▸ WORK TASK
Give back the full listing, character for character, with no pictures.

▸ WORKING DATA
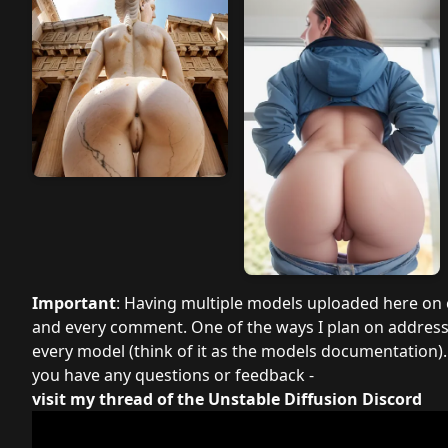
Important
: Having multiple models uploaded here on ci
and every comment. One of the ways I plan on addressin
every model (think of it as the models documentation). 
you have any questions or feedback -
visit my thread of the Unstable Diffusion Discord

▸ SOLUTION
Important
: Having multiple models uploaded here on ci
and every comment. One of the ways I plan on addressin
every model (think of it as the models documentation). 
you have any questions or feedback -
visit my thread of the Unstable Diffusion Discord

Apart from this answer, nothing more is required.